ST. LOUIS (CNS) — Archbishop Robert J. Carlson said June 13 he wanted to “set the record straight” and “respond to certain misconceptions” about a deposition he gave in a lawsuit involving alleged abuse by a Minnesota priest some 35 years ago.
“I understand this situation has caused concern and frustration for many people, and for that I apologize. Abuse of any kind is a serious moral offense and a crime,” he said in a statement.
Media outlets gave extensive coverage to a video clip of his deposition after the plaintiff’s lawyer highlighted it at a June 9 news conference.
Archdiocesan officials said the clip distorted Archbishop Carlson’s testimony by taking his response to a question out of context, suggesting he “did not know that it was a criminal offense for an adult to molest a child. Nothing could be further from the truth.”
The archbishop, who was in New Orleans June 11-13 for the U.S. bishops’ spring assembly, said that during the deposition in May, he “misunderstood a series of questions that were presented to me.”

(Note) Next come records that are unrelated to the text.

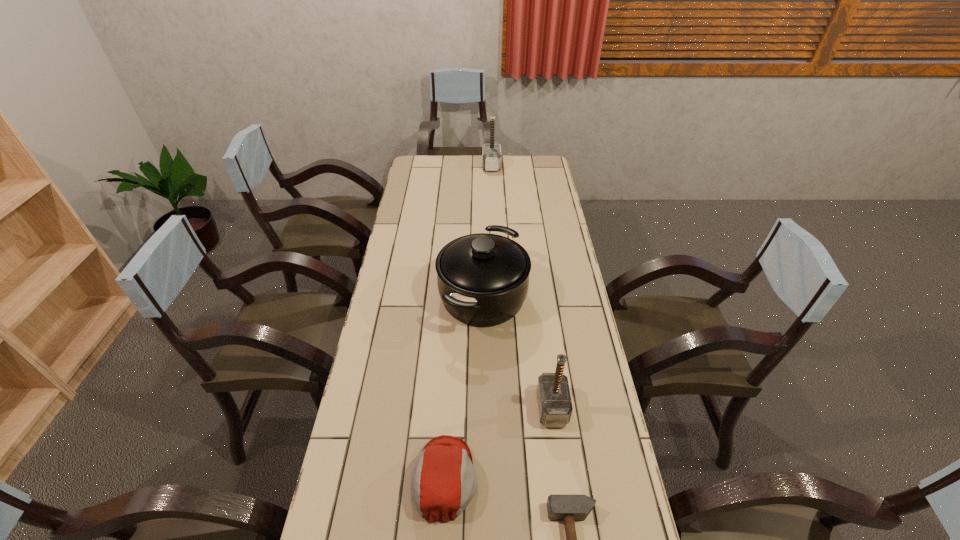 Locate an element on the screen. the leftmost hammer is located at coordinates (491, 155).

This screenshot has height=540, width=960. What are the coordinates of `the farthest hammer` in the screenshot? It's located at (491, 155).

This screenshot has height=540, width=960. I want to click on the fourth nearest object, so click(x=483, y=278).

I want to click on the third nearest object, so click(555, 408).

At what (x,y) coordinates should I click in order to perform the action: click on the second shortest object. Please return your answer as a coordinate pair (x, y). This screenshot has height=540, width=960. Looking at the image, I should click on (443, 482).

The width and height of the screenshot is (960, 540). I want to click on vacant area situated 0.360m for striking with the head of the leftmost hammer, so click(414, 166).

Image resolution: width=960 pixels, height=540 pixels. Find the location of `free space located 0.090m for striking with the head of the leftmost hammer`. free space located 0.090m for striking with the head of the leftmost hammer is located at coordinates (466, 166).

You are a GUI agent. You are given a task and a screenshot of the screen. Output one action in this format:
    pyautogui.click(x=<x>, y=<y>)
    Task: Click on the vacant space located for striking with the head of the leftmost hammer
    The width and height of the screenshot is (960, 540).
    Given the screenshot: What is the action you would take?
    pyautogui.click(x=444, y=166)

Find the location of `free space located 0.300m on the front of the fourth nearest object`. free space located 0.300m on the front of the fourth nearest object is located at coordinates (484, 428).

Find the location of a particular element. vacant region located 0.110m on the back of the third farthest object is located at coordinates (545, 359). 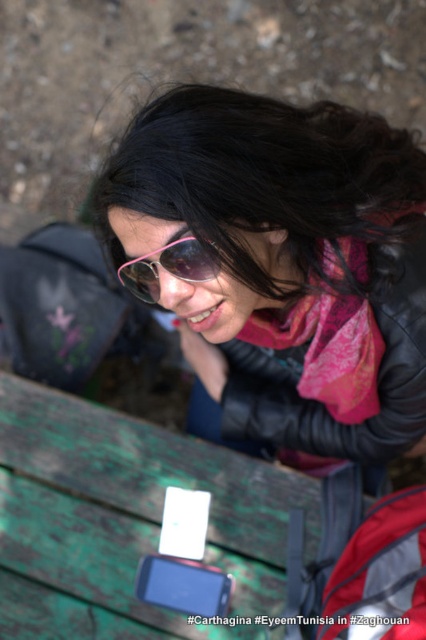 Who is shorter, leather jacket at center or pink reflective sunglasses at center?

Standing shorter between the two is pink reflective sunglasses at center.

Can you confirm if leather jacket at center is positioned above pink reflective sunglasses at center?

Actually, leather jacket at center is below pink reflective sunglasses at center.

Identify the location of leather jacket at center. Image resolution: width=426 pixels, height=640 pixels. (336, 364).

Between matte black jacket at center and pink reflective sunglasses at center, which one has more height?

matte black jacket at center

Is point (282, 189) positioned before point (158, 301)?

That is True.

The image size is (426, 640). What do you see at coordinates (281, 264) in the screenshot?
I see `matte black jacket at center` at bounding box center [281, 264].

Where is `matte black jacket at center`? The image size is (426, 640). matte black jacket at center is located at coordinates (281, 264).

Can you confirm if matte black jacket at center is taller than leather jacket at center?

Yes.

Is matte black jacket at center thinner than leather jacket at center?

In fact, matte black jacket at center might be wider than leather jacket at center.

Is point (296, 236) more distant than point (340, 429)?

That is False.

Locate an element on the screen. matte black jacket at center is located at coordinates (281, 264).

“I wish to clarify that situation now. I fully understand, and have understood for my entire adult life, as I stated in other sections of this same deposition, sexual abuse is a grave evil and a criminal offense,” he said.
“I reiterate my commitment to protect children from sexual abuse,” he said. “I support mandatory child abuse reporting laws, to which the archdiocese strictly adheres.”

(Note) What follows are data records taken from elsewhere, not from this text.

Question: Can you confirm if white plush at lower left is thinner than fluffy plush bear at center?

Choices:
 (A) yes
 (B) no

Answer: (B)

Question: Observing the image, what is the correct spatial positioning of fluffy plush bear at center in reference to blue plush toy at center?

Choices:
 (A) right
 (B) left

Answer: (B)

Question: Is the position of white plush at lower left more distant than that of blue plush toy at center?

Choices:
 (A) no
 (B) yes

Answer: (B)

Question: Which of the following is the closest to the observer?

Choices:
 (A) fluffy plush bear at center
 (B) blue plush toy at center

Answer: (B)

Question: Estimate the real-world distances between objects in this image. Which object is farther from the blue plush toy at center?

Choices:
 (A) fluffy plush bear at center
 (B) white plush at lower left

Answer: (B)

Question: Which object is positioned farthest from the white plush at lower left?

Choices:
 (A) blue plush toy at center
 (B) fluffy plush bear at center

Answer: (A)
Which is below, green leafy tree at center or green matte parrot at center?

The deposition was related to a lawsuit seeking damages in a Minnesota state court against the Archdiocese of St. Paul and Minneapolis, the Diocese of Winona, Minnesota, and a former priest of Winona, Thomas Adamson.
Archbishop Carlson, ordained a priest for the St. Paul and Minneapolis Archdiocese, was an auxiliary bishop there from 1984 to 1994. He served on the archdiocesan personnel board and was vice chancellor and chancellor. Neither Archbishop Carlson nor the Archdiocese of St. Louis are parties of the lawsuit.
The lawsuit concerns allegations of abuse by Adamson of a minor in 1976 and 1977.
“Sexual abuse of children is deplorable and is never to be tolerated,” Archbishop Carlson said in his June 13 statement. “Actions speak louder than words and my record on this issue speaks for itself. I am committed to the safety of children and have shown compassion for victims.
“I have promoted and enacted codes of ethical conduct, extensive safe environment programs and ongoing training for clergy to heighten their awareness of this issue.”
He also urged anyone who has suffered abuse to “first and foremost” tell law enforcement and report it to the archdiocese’s Office of Child and Youth Protection “so that justice and assistance can be rendered.”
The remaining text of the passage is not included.